Aboard ship, the Captain and the deck officers (often called Mates) navigate and maneuver the ship to get to the desired destination. Out on the open ocean, the deck officers themselves determine and execute whatever maneuvers are necessary. When the ship is near shore or in hazardous waters, such as channels and harbors, the maneuvering falls to the person with the most experience; usually the Captain. The practice of maneuvering a ship is called “shiphandling”.

The shiphandler must know all about the ship’s characteristics, such as tonnage, propulsion system, rudders, response times, etc. Even the underwater shape of the hull and the size of the superstructure (the part of the ship above deck) may need to be factored into maneuvering decisions.
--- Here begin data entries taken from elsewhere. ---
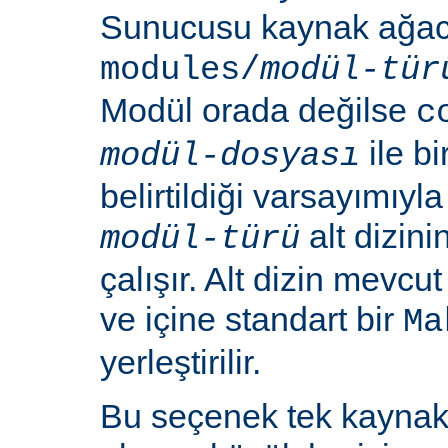
Sunucusu kaynak ağacı
modules/
modül-tür
Modül orada değilse
c
ile b
modül-dosyası
belirtildiği varsayımıy
alt dizin
modül-türü
çalışır. Alt dizin mevcu
ve içine standart bir
Ma
yerleştirilir.
Bu seçenek tek kayna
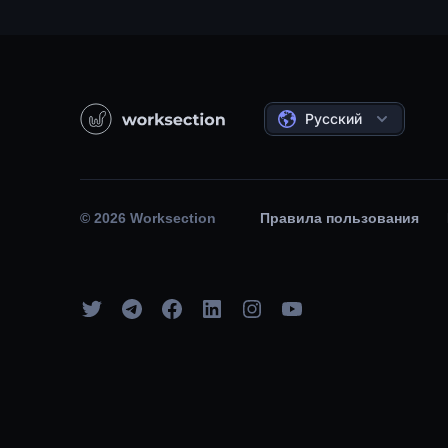
Русский
© 2026 Worksection
Правила пользования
A shiphandler must always be thinking ahead about the time and distance it will take before the ship responds to a change in direction or speed. Unlike a car, there are no brakes that will stop you very quickly! When a ship must come to a new speed or heading, the action to make it happen must occur at some time or distance before it is actually needed. This time or distance can be calculated -- and for precise maneuvers, it is. In most cases, however, a shiphandler relies on experience and an intimate knowledge of the vessel to execute maneuvers in time. No two ships are alike, and even sister ships will handle differently. While a textbook knowledge of the techniques and forces involved is important, a shiphandler gets good at it only through actual hands-on experience. A seasoned shiphandler will also employ a good measure of “seaman’s eye” in judging speed, time, and distance.

Besides the ship-generated forces, such as from propellers and rudders, there are other forces that the shiphandler must contend with. Wind can push a ship in an unintended direction, and currents in the water can do it even faster. In shallow waters and channels, or near structures like piers and wharves, other forces with names like bow cushion, stern suction, and squat come into play. Any one of these forces can lead to disaster if they are not taken into account. By thinking ahead and planning, the shiphandler can actually use these adverse adverse forces to help, rather than hinder, the maneuver.

Many ships use a fixed propeller on a horizontal shaft to push themselves through the water. A rudder is mounted behind the propeller to steer the ship. RV Melville is among a growing group of vessels using “azimuthing (directional) propellers” or “thrusters” to drive themselves. These vessels have no rudders. The propellers can be swiveled on a vertical shaft to get thrust in any direction. RV Melville has two such thrusters mounted side by side at the stern of the ship, one port and one starboard. The propellers are about nine feet in diameter and are mounted inside a nozzle (see today’s slide show). RV Melville carries a third thruster in the bow of the ship. This bow thruster, or B/T for short, is used in conjunction with the stern thrusters to give the ship a very high degree of precise maneuverability. It is used when holding a position out at sea or when maneuvering alongside a dock in a harbor. When not in use, it is retracted into the hull.

Each thruster has its own controller on the Bridge so the shiphandler can manually set azimuth (direction) and RPM (revolutions per minute of the propeller). RV Melville also has a dynamic positioning system (DPS). When we are using the DPS, the control of all three thrusters, or any combination of them, is turned over to a single joystick. The combination of thrusters and joystick control allows the shiphandler to do some pretty fancy maneuvers, including turning the ship on a dime and moving sideways through the water! The ship responds to the thrusters very quickly, which greatly reduces the lead in time and distance that we talked of earlier. For certain scientific operations, it is important to hold the ship in position for hours, sometimes days. The DPS can hold the ship within a 10-meter radius, even in 40 knots of wind, 20-30 foot waves, and several knots of surface current.

Shiphandling is a very technical subject and I’ve just given you the basics here. There are lots of excellent books out there. One of my favorites is Crenshaw’s Naval Shiphandling published by the Naval Institute Press. Another noteworthy publisher of technical nautical books is Cornell Maritime Press.